Malheureusement pour Masi, la liste des reproches que l’on peut lui faire cette saison est beaucoup plus longue. Parlons de la sécurité des pilotes, tant mise en valeur la saison passée. Au Grand-Prix d’Azerbaïdjan cette année, suite à un accident, Lance Stroll s’est retrouvé coincé sur la piste à côté de monoplaces frôlant les 240 km/h. Masi a mis plus de 30s avant de faire intervenir la Safety car, un délai beaucoup trop long. Alors que des débris occupaient une grande partie de la piste et que Stroll était toujours dans sa monoplace, difficile de comprendre pourquoi la Safety car n’est pas intervenue plus tôt.

Accident de Verstappen à Baku et réaction de Leclerc sur la Safety Car

Quelques tours plus tard, rebelotte. Alors que Max Verstappen se dirige tranquillement vers la victoire, il est victime à son tour d’une crevaison.

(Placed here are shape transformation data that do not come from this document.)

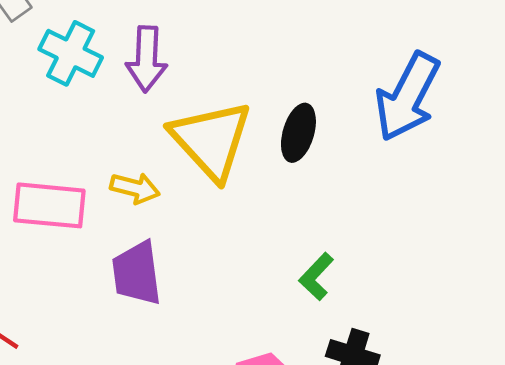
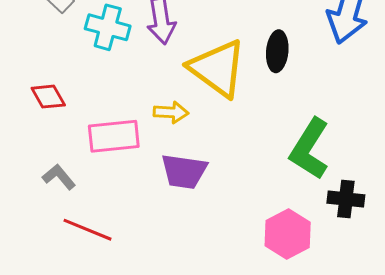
purple trapezoid: (137, 273) -> (184, 171), turned -63
green L-shape: (316, 276) -> (310, 149), size x1.8

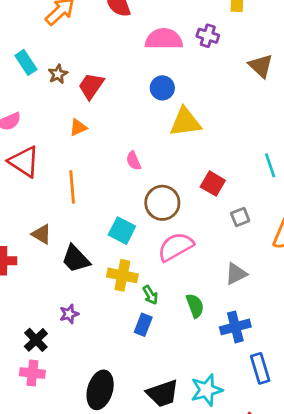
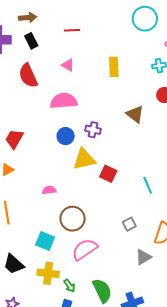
purple cross: (208, 36) -> (93, 130), moved
pink semicircle: (133, 161) -> (49, 190), turned 112
red square: (213, 184) -> (108, 174), moved
gray triangle: (236, 274) -> (143, 257), moved
green semicircle: (195, 306) -> (102, 291), size x1.4

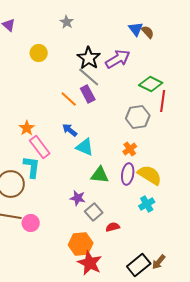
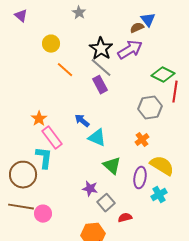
brown semicircle: (148, 32) -> (137, 28), moved, turned -72
orange line: (69, 99) -> (65, 70), moved
purple ellipse: (128, 174) -> (140, 178), moved
green triangle: (100, 175) -> (112, 166), turned 36

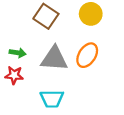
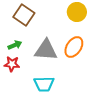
brown square: (46, 16) -> (24, 15), moved
green arrow: (18, 53) -> (15, 45), turned -32

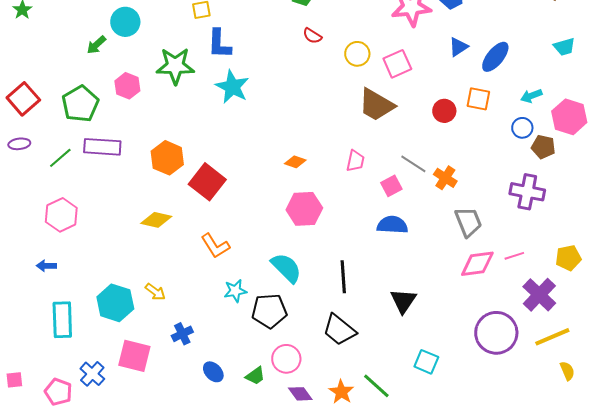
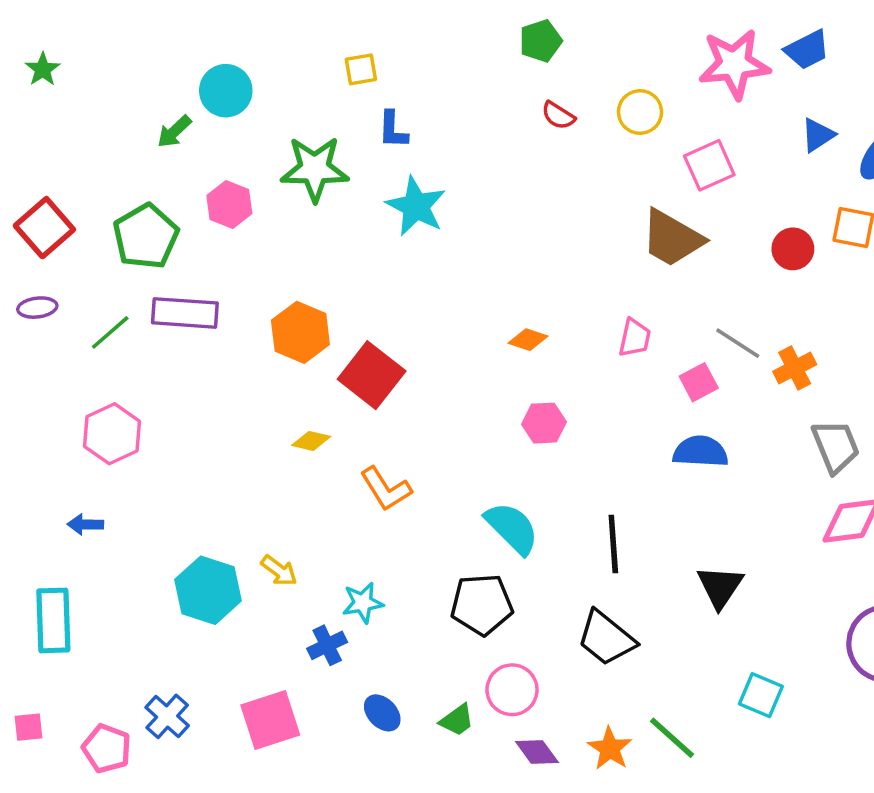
blue L-shape: (219, 44) -> (393, 130), size x0.7
yellow circle: (357, 54) -> (640, 112), moved
orange cross: (445, 178) -> (795, 368), turned 30
pink hexagon: (304, 209) -> (544, 423), size x0.7
yellow diamond: (156, 220) -> (311, 441), moved, size x0.7
cyan star: (235, 291) -> (363, 603), moved
cyan rectangle: (62, 320) -> (53, 620), moved
pink square: (134, 356) -> (270, 720), moved, turned -32

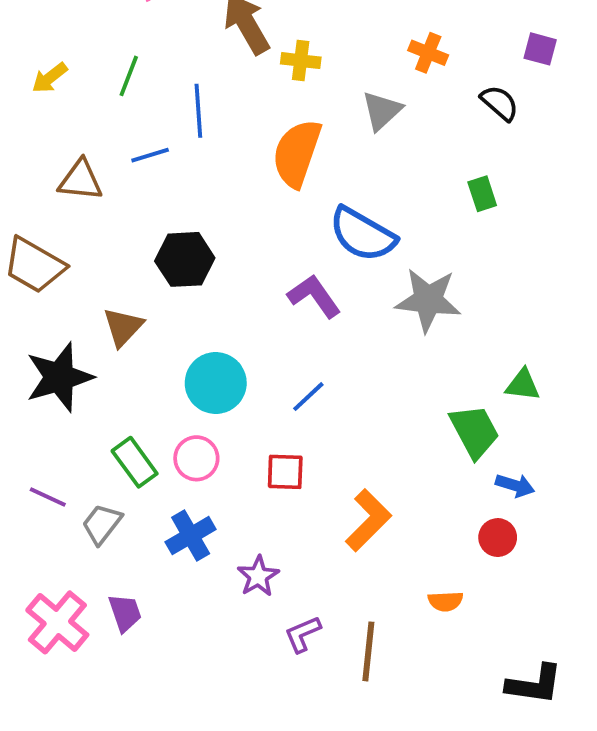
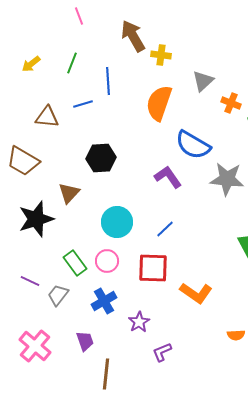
orange cross: (428, 53) -> (231, 103), moved
red square: (285, 472) -> (153, 268), size x1.5
orange L-shape: (368, 520) -> (196, 293), turned 80
purple trapezoid: (125, 613) -> (85, 341), moved
brown line: (368, 651) -> (106, 374), moved

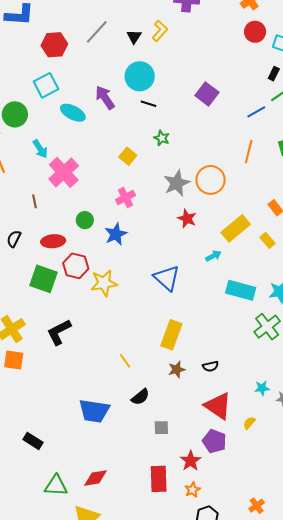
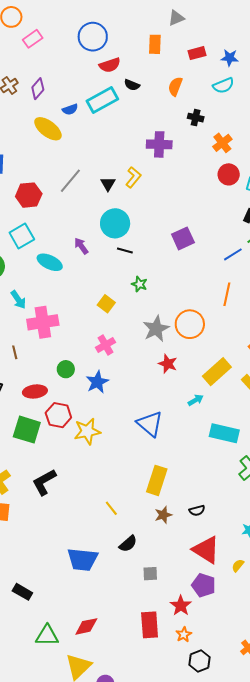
purple square: (207, 94) -> (183, 238), turned 30
purple arrow: (105, 98) -> (81, 246), size x0.7
pink cross: (64, 172) -> (43, 322), turned 36

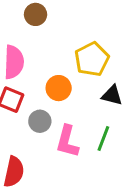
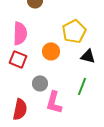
gray circle: (40, 121) -> (40, 83), moved
pink L-shape: (67, 141) -> (54, 102), moved

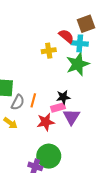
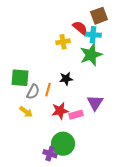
black star: (63, 97) -> (66, 79), moved
pink rectangle: (58, 108) -> (76, 115), moved
purple triangle: (71, 117) -> (95, 103), moved

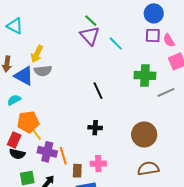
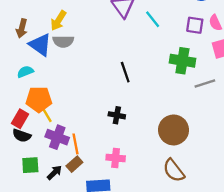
purple square: (153, 35) -> (195, 25), moved
brown semicircle: (148, 168) -> (174, 170), turned -125
brown rectangle: (77, 171) -> (74, 164), moved, turned 40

Probablement causée par des débris laissés par Stroll, sa voiture va finir sa course au niveau de la ligne d’arrivée en bout de ligne droite. Là encore, Michael Masi va prendre un temps fou avant de sortir la Safety Car. Cela va provoquer l’incompréhension et la colère de certains pilotes comme Charles Leclerc, n’hésitant pas à dire que cette décision trop tardive était « une blague ».

Des critiques qui vont s’intensifier au cours de la saison

A Silverstone, le premier accrochage entre Hamilton et Verstappen a lieu. Le premier envoie le second dans le bac à gravier, qui va ensuite terminer sa course dans le mur à Copse. Alors que Verstappen passe des examens médicaux, la course est interrompue par Michael Masi. S’ensuit le fameux échange radio sur le mail reçu par ce dernier de la part de Toto Wolff, avant que la sanction tombe. Hamilton est pénalisé de dix secondes, ce qui ne l’empêche pas de s’imposer. Horner et RedBull sont furieux et demandent un réexamen de la sanction, qui ne va pas aboutir.

En Belgique a eu lieu une « course » de deux tours sous voiture de sécurité. Autant vous dire que beaucoup de fans ont en travers de la gorge la décision de Michael Masi de les faire patienter plusieurs heures pour ce triste spectacle. Ne parlons pas des spectateurs présents ce jour-là à Spa. Se succèdent ensuite l’accrochage entre Verstappen et Hamilton à Monza, l’anomalie détectée sur le DRS d’Hamilton au Brésil, l’incompréhension autour des limites au Qatar…

En bref, si le paddock a été indulgent avec Michael Masi un certain temps, ce n’est clairement plus le cas cette saison. Le manque de clarté du règlement quant aux sanctions à appliquer en cas de litige et le manque de réactivité de Masi est pointé du doigt. Même si Whiting a commis des erreurs par le passé, son absence semble encore se faire sentir à l’heure actuelle. Masi laisse transparaître un certain agacement dans les quelques échanges radios avec les écuries qui sont transmis aux fans cette année.